Ich merke, dass Sie immer noch berlinern …
Sächseln ist verdammt schwer und innerhalb von einem Jahr färbt das noch nicht ab. Ich nehme nicht sofort alle regionalen Sprachen an und berlinern ist sicher ein bisschen einfacher.
Sie haben bei Ihrer Vorstellung in Dresden gesagt, dass Sie Dinge bei Union im Nachhinein anders gemacht hätten. Was zum Bespiel?
Details werde ich nicht verraten. Ich bin generell der Meinung, dass jeder, vor allem in leitender Position, sich und seine Arbeitsweise reflektieren sollte. Dazu hatte ich genügend Zeit. In der einen oder anderen Situation würde ich heute anders handeln.
Mit wem aus der Union-Zeit haben Sie noch regelmäßigen Kontakt, außer zu Ihrem langjährigen Co-Trainer André Hofschneider?
Ich weiß nicht, ob man denjenigen einen Gefallen tut, wenn man so etwas öffentlich erzählt. Es gibt ja nicht nur Befürworter von mir. Da werden so viele Geschichten erfunden.

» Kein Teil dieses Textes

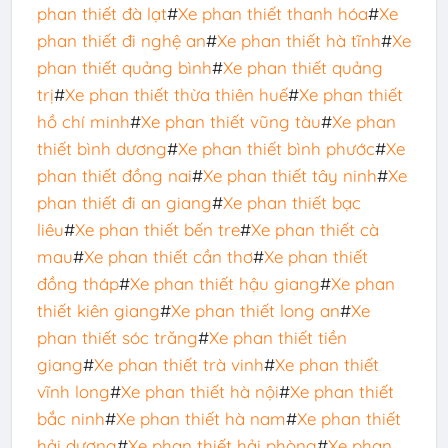
phan thiết đà lạt
#
Xe phan thiết thanh hóa
#
Xe
phan thiết đi nghệ an
#
Xe phan thiết hà tĩnh
#
Xe
phan thiết quảng bình
#
Xe phan thiết quảng
trị
#
Xe phan thiết thừa thiên huế
#
Xe phan thiết
hồ chí minh
#
Xe phan thiết vũng tàu
#
Xe phan
thiết bình dương
#
Xe phan thiết bình phước
#
Xe
phan thiết đồng nai
#
Xe phan thiết tây ninh
#
Xe
phan thiết đi an giang
#
Xe phan thiết bạc
liêu
#
Xe phan thiết bến tre
#
Xe phan thiết cà
mau
#
Xe phan thiết cần thơ
#
Xe phan thiết
đồng tháp
#
Xe phan thiết hậu giang
#
Xe phan
thiết kiên giang
#
Xe phan thiết long an
#
Xe
phan thiết sóc trăng
#
Xe phan thiết tiền
giang
#
Xe phan thiết trà vinh
#
Xe phan thiết
vĩnh long
#
Xe phan thiết hà nội
#
Xe phan thiết
bắc ninh
#
Xe phan thiết hà nam
#
Xe phan thiết
hải dương
#
Xe phan thiết hải phòng
#
Xe phan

Auch über Ihre Vereinstrennung?
Ich habe mich nie an solchen Geschichten beteiligt. Ich hatte damals auch keinen Kontakt zu den Medien und habe nie etwa Details zu meinem Abschied gesagt. Es gab natürlich Tausende Fragen dazu. Aber ich finde, dass sich das nicht gehört. Das Thema ist durch.
Wie viel Neuhaus steckt noch in der Union-Mannschaft?
Aktuell sind noch einige Fußballer aus meiner Zeit da, aber die Spielweise hat sich deutlich geändert. Es kamen nach mir mehrere Trainer mit anderen Auffassungen. Ansonsten können wir anfangen mit der Haupttribüne und den Trainingsplätzen. Ich denke nur an die alten Kabinencontainer. Wenn man die gesamten sieben Jahre nimmt, so ist schon einiges auf den Weg gebracht worden. Ich denke schon, dass ich einen Anteil daran habe. Wir konnten auch im sportlichen Bereich einen Weg einschlagen, der all das dem Verein ermöglich hat. Wären wir in der Regionalliga Nord oder in der 3. Liga geblieben, wäre das alles mit deutlicher Verzögerung passiert - wenn überhaupt.
Nach dem Zweitligaaufstieg mit den Unionern 2009 sind alle damaligen Stammspieler geblieben. In Dresden gingen hingegen mit Torjäger Eilers und Kapitän Hefele wichtige Säulen. Wieso?
Vielleicht spielt das Alter eine Rolle. Viele Vereine setzen auf Sturm und Drang. Und so viele junge Spieler gab es damals nicht bei Union. Ab einem gewissen Alter ist man nicht mehr so begehrt. Bei Union war der Aufstieg zunächst nicht geplant. Nach Dresden bin ich mit genau diesem Ziel gegangen.
Was ist in Dresden möglich?
Das hängt von einem ordentlichen Start ab. Wir wollen aus unseren Mitteln so ziemlich alles herausholen. Wir werden wohl mehr Spiele verlieren als in der vergangenen Saison. Wir müssen lernen, Rückschläge wegzustecken und zu verdauen.
Was trauen Sie Union zu?
Die Mannschaft war in den vergangenen Jahren immer in einstelligen Tabellenrängen. Der Traum von der 1. Liga ist hier immer noch präsent. Aber das kann man schlecht planen. Das war ja auch zu meiner Zeit ein Thema. Wenn alles optimal passt, kann Union oben mitspielen.
Union hat acht Heimspiele in Serie gewonnen. Macht Ihnen das vor dem Duell in Berlin Angst?
Nein, denn Dynamo ist seit 17 Spielen ungeschlagen. Und jede Partie beginnt neu. Die Siegserie von Union unter dem früheren Trainer André Hofschneider, so bezeichne ich sie mal, hat mir Spaß gemacht. Aber die kann jetzt auch zu Ende sein.